Atualmente dispomos de um remédio que contém 3 anti-hipertensivos em um só comprimido (Valsartana, Hidroclorotiazida e Anlodipino).
Em casos de hipertensão arterial resistente (descontrole da pressão arterial apesar do uso de 3 ou mais medicamentos em doses adequadas, sendo um deles um diurético) estão sendo avaliados dois novos tratamentos: través de cateter (desnervação renal) e o implante de um dispositivo que estimula as artérias carótidas do pescoço, causando uma redução da pressão arterial.
9-PC:
A hipertensão arterial pode ser evitada ?
Dr. Tufi:
Sim. A hipertensão arterial é uma doença multifatorial, ou seja, determinada pela ação de vários fatores que atuam conjuntamente. Um histórico familiar da doença, excesso de peso, diabete melito, sedentarismo, estresse psicossocial, baixo nível sócio-econômico e ingestão excessiva de sal e álcool são fatores determinantes para o seu aparecimento.
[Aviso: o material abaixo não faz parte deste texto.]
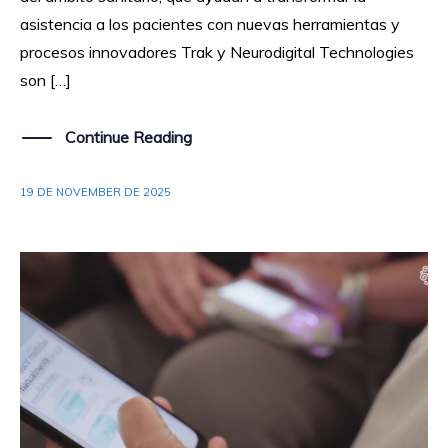
asistencia a los pacientes con nuevas herramientas y
procesos innovadores Trak y Neurodigital Technologies
son […]
Continue Reading
19 DE NOVEMBER DE 2025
Atuar nestes fatores de risco ajuda muito a prevenir a hipertensão arterial. Atualmente enfrentamos uma epidemia mundial de obesidade, inclusive no Brasil. A hipertensão arterial apresenta uma estreita relação com a obesidade, principalmente a central (acima da cintura). Perder peso é uma ação preventiva fundamental.
Autor: Dr. Tufi Dippe Jr – Cardiologista de Curitiba – CRM/PR 13700.